2 -Subunidade (Secção) Financeira:
a)Assegurar a gestão financeira da Autarquia;
b)Garantir a colaboração na execução das opções do plano e do orçamento municipal;
c)Assegurar a elaboração e apresentação da prestação de contas;
d)Garantir os procedimentos contabilísticos relativamente à execução do orçamento e plano plurianual de investimento do município;
e)Promover a contabilização e registo de todas as receitas e despesas do município, de acordo com as normas legais vigentes;
f)Assegurar a remessa ao Tribunal de Contas e demais organismos, dos elementos ou documentos obrigatórios da execução dos documentos previsionais da Autarquia;
g)Assegurar as ações contabilísticas necessárias à gestão financeira dos projetos comparticipados;
h)Processar a liquidação e controlo das receitas provenientes de outras entidades;
j)Conferir o diário de tesouraria;
k)Efetuar o pagamento de todas as despesas depois de devidamente autorizada e processada.
3 -Subunidade Tesouraria:
a)Gerir a tesouraria, de acordo com as normas e técnicas adequadas de modo a garantir o seu eficiente funcionamento;
b)Promover a arrecadação das receitas eventuais e virtuais, incluindo a cobrança de juros de mora e outras taxas que forem devidas;
c)Efetuar os recebimentos, de acordo com as guias de receita;
d)Efetuar o pagamento de todas as despesas depois de devidamente autorizadas e processadas;
e)Manter devidamente escriturados os documentos de tesouraria, cumprindo as disposições legais e regulamentares sobre a matéria;
f)Emitir os cheques para processamento dos pagamentos;
g)Proceder à regularização contabilística das transferências por arrecadação de receitas ou por pagamento de despesas, nas diversas instituições bancárias;
h)Registar e controlar as contas bancárias;
j)Elaborar diariamente o diário de tesouraria e o resumo do diário de tesouraria e instruir estes documentos com as guias de receita, ordens de pagamento e recibos que àqueles digam respeito.
4 -Subunidade de Património e Aprovisionamento:
a)Assegurar a gestão e fiscalização do património municipal;
b)Assegurar os registos e atualização do inventário e cadastro;
c)Administrar e controlar os bens móveis e imóveis da autarquia;
d)Organizar e manter atualizado o inventário e cadastro de todos os bens do município;
e)Inventariar e etiquetar, regularmente, o acervo patrimonial da autarquia;
f)Promover o registo de viaturas na conservatória do registo automóvel;
g)Organizar o registo de abate e alienação de património.

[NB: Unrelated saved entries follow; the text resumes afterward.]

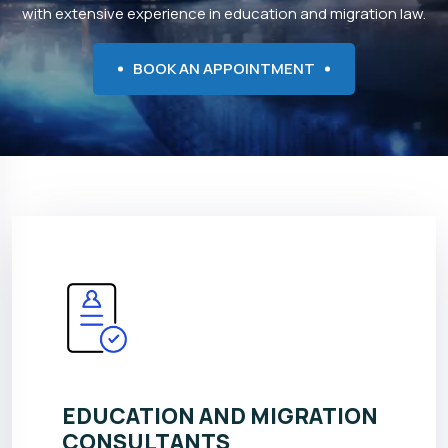
with extensive experience in education and migration law.
BOOK AN APPOINTMENT
EDUCATION AND MIGRATION
CONSULTANTS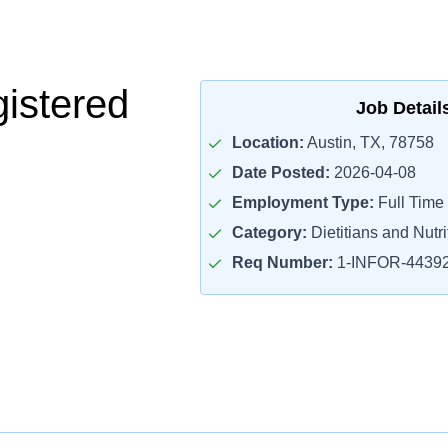
istered
Job Detail
Location:
Austin, TX, 78758
Date Posted:
2026-04-08
Employment Type:
Full Time
Category:
Dietitians and Nutri
Req Number:
1-INFOR-4439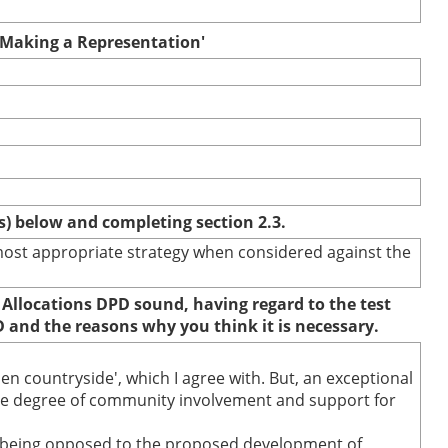
r Making a Representation'
(s) below and completing section 2.3.
e most appropriate strategy when considered against the
 Allocations DPD sound, having regard to the test
D and the reasons why you think it is necessary.
n countryside', which I agree with. But, an exceptional
'the degree of community involvement and support for
78% being opposed to the proposed development of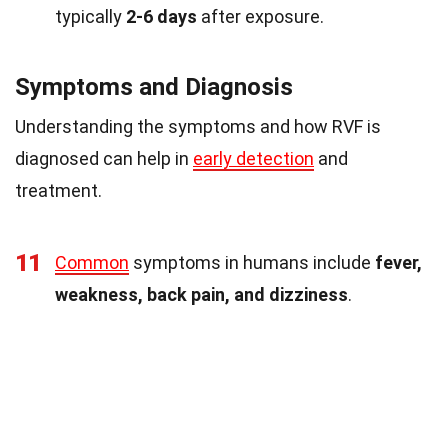
typically
2-6 days
after exposure.
Symptoms and Diagnosis
Understanding the symptoms and how RVF is
diagnosed can help in
early detection
and
treatment.
11
Common
symptoms in humans include
fever,
weakness, back pain, and dizziness
.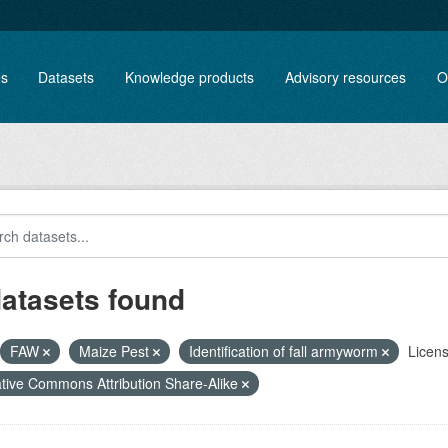
es
Datasets
Knowledge products
Advisory resources
O
datasets found
FAW
Maize Pest
Identification of fall armyworm
Licens
tive Commons Attribution Share-Alike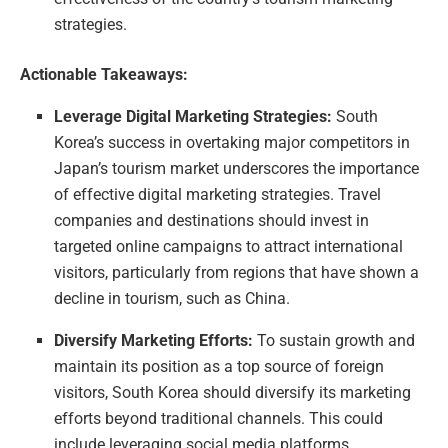
strategies.
Actionable Takeaways:
Leverage Digital Marketing Strategies:
South
Korea’s success in overtaking major competitors in
Japan’s tourism market underscores the importance
of effective digital marketing strategies. Travel
companies and destinations should invest in
targeted online campaigns to attract international
visitors, particularly from regions that have shown a
decline in tourism, such as China.
Diversify Marketing Efforts:
To sustain growth and
maintain its position as a top source of foreign
visitors, South Korea should diversify its marketing
efforts beyond traditional channels. This could
include leveraging social media platforms,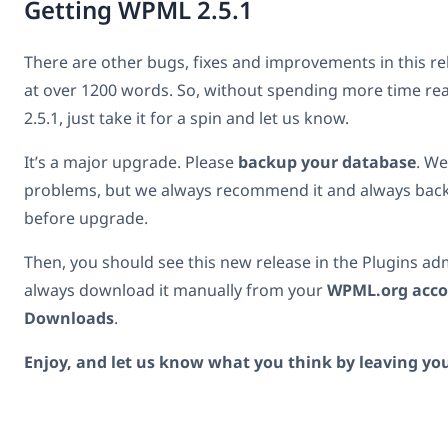
Getting WPML 2.5.1
There are other bugs, fixes and improvements in this re
at over 1200 words. So, without spending more time r
2.5.1, just take it for a spin and let us know.
It’s a major upgrade. Please
backup your database
. We
problems, but we always recommend it and always back
before upgrade.
Then, you should see this new release in the Plugins ad
always download it manually from your
WPML.org acc
Downloads
.
Enjoy, and let us know what you think by leaving y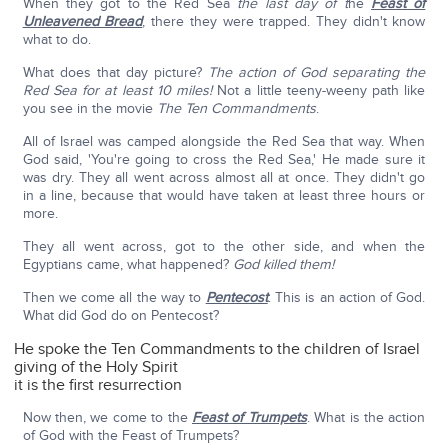
When they got to the Red Sea
the last day of t
he
Feast of
Unleavened Bread
, there they were trapped. They didn't know
what to do.
What does that day picture?
The action of God separating the
Red Sea for at least 10 miles!
Not a little teeny-weeny path like
you see in the movie
The Ten Commandments
.
All of Israel was camped alongside the Red Sea that way. When
God said, 'You're going to cross the Red Sea,' He made sure it
was dry. They all went across almost all at once. They didn't go
in a line, because that would have taken at least three hours or
more.
They all went across, got to the other side, and when the
Egyptians came, what happened?
God killed them!
Then we come all the way to
Pentecost
. This is an action of God.
What did God do on Pentecost?
He spoke the Ten Commandments to the children of Israel
giving of the Holy Spirit
it is the first resurrection
Now then, we come to the
Feast of Trumpets
. What is the action
of God with the Feast of Trumpets?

h)Gerir os stocks e encomendas de materiais;
j)Rececionar os pedidos através do sistema informático e satisfazê-los, caso haja material em stocks;
k)Proceder à receção e conferir as entregas de bens e a guia de remessa enviada pelo fornecedor com a requisição;
l)Certificar a quantidade e qualidade do material recebido;
m)Assegurar o controlo das contas correntes dos fornecedores;
n)Assegurar o pagamento de despesas urgentes, através do fundo de maneio;
o)Controle do termo dos contratos;
p)Controle dos vários tipos de seguros;
q)Assegurar os cabimentos e compromissos das despesas, com exceção das respeitantes ao pessoal.
Artigo 20.º
Divisão de Recursos Humanos e Planeamento
1 -A Divisão de Recursos Humanos e Planeamento é dirigida por um Chefe de Divisão, diretamente dependente do Presidente da Câmara e tem por finalidade coordenar técnica e administrativamente a ação das subunidades que dela dependem: a Recursos Humanos e a Administrativa que se subdivide nos setores Administrativo, de Planeamento e Gestão de Contratos e de Informática e Modernização Administrativa.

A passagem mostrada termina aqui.